Produce a word-for-word restatement of the lines from the line with "Kĺby Raboesch" to the end of the listing below, inclusive.

==========

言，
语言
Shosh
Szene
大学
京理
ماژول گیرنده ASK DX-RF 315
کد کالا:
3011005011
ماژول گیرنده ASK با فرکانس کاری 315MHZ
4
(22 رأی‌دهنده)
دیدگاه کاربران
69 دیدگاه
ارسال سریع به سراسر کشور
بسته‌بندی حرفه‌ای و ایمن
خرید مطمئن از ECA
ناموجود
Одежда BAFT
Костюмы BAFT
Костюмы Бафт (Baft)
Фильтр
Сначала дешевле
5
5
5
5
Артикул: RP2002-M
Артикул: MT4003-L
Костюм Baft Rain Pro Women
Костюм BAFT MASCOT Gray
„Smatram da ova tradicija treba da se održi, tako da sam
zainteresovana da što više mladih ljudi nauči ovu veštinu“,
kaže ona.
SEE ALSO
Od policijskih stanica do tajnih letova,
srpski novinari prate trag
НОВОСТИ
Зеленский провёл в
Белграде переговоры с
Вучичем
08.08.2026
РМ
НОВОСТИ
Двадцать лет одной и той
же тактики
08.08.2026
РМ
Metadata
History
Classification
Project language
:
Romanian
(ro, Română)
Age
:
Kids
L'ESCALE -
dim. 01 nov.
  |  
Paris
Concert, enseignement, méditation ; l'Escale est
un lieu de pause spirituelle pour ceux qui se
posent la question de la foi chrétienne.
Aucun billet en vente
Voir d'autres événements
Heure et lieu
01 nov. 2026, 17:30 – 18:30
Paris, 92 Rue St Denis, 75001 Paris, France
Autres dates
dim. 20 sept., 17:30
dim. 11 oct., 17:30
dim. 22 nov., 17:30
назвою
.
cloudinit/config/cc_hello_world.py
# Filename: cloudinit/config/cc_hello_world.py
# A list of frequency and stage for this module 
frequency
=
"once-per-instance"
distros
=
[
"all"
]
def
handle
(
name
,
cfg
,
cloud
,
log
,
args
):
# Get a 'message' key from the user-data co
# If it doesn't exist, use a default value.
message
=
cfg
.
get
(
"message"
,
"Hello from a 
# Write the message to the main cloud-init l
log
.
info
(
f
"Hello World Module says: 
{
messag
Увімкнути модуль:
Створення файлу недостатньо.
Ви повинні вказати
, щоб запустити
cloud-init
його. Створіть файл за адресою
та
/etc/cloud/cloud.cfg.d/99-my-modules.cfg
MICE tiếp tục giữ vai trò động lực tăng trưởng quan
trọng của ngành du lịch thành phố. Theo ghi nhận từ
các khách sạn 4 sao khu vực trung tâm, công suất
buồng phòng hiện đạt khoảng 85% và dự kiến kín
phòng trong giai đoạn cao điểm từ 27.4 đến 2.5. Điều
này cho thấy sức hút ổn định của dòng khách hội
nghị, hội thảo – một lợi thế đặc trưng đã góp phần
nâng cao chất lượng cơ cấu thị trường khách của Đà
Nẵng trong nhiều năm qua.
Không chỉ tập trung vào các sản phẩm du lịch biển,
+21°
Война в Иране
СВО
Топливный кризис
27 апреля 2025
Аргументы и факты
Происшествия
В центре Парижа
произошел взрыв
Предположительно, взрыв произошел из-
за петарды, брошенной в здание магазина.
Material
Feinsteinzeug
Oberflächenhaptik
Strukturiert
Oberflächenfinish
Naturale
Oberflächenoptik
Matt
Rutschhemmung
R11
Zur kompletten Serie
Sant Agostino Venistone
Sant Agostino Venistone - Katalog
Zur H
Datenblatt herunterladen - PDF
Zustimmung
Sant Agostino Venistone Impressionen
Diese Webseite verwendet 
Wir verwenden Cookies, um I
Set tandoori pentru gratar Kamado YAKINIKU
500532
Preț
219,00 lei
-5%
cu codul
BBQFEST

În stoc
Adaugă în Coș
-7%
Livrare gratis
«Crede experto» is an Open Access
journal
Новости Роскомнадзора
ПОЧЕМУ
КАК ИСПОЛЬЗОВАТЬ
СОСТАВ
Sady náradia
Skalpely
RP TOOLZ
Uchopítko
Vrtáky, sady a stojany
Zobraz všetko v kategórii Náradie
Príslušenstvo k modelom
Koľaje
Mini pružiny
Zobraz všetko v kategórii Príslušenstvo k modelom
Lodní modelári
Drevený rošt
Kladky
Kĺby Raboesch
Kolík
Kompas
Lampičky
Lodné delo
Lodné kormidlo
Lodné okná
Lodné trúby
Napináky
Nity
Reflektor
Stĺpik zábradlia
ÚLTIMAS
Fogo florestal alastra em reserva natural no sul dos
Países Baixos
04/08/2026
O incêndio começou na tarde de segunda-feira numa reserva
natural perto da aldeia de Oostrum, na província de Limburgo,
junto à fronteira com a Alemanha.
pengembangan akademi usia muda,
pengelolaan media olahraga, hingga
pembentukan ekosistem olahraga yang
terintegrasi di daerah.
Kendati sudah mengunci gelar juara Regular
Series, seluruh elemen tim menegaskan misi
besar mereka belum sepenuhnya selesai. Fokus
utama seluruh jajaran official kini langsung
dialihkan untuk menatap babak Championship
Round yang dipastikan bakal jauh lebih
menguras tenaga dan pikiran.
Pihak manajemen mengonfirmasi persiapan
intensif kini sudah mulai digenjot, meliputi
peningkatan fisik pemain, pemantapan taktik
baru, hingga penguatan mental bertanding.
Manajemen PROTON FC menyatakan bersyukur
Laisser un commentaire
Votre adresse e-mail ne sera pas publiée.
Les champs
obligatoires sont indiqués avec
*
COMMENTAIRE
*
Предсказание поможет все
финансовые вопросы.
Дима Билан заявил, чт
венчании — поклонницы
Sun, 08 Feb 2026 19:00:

==========

§ **TASK RESPONSE**
Kĺby Raboesch
Kolík
Kompas
Lampičky
Lodné delo
Lodné kormidlo
Lodné okná
Lodné trúby
Napináky
Nity
Reflektor
Stĺpik zábradlia
ÚLTIMAS
Fogo florestal alastra em reserva natural no sul dos
Países Baixos
04/08/2026
O incêndio começou na tarde de segunda-feira numa reserva
natural perto da aldeia de Oostrum, na província de Limburgo,
junto à fronteira com a Alemanha.
pengembangan akademi usia muda,
pengelolaan media olahraga, hingga
pembentukan ekosistem olahraga yang
terintegrasi di daerah.
Kendati sudah mengunci gelar juara Regular
Series, seluruh elemen tim menegaskan misi
besar mereka belum sepenuhnya selesai. Fokus
utama seluruh jajaran official kini langsung
dialihkan untuk menatap babak Championship
Round yang dipastikan bakal jauh lebih
menguras tenaga dan pikiran.
Pihak manajemen mengonfirmasi persiapan
intensif kini sudah mulai digenjot, meliputi
peningkatan fisik pemain, pemantapan taktik
baru, hingga penguatan mental bertanding.
Manajemen PROTON FC menyatakan bersyukur
Laisser un commentaire
Votre adresse e-mail ne sera pas publiée.
Les champs
obligatoires sont indiqués avec
*
COMMENTAIRE
*
Предсказание поможет все
финансовые вопросы.
Дима Билан заявил, чт
венчании — поклонницы
Sun, 08 Feb 2026 19:00:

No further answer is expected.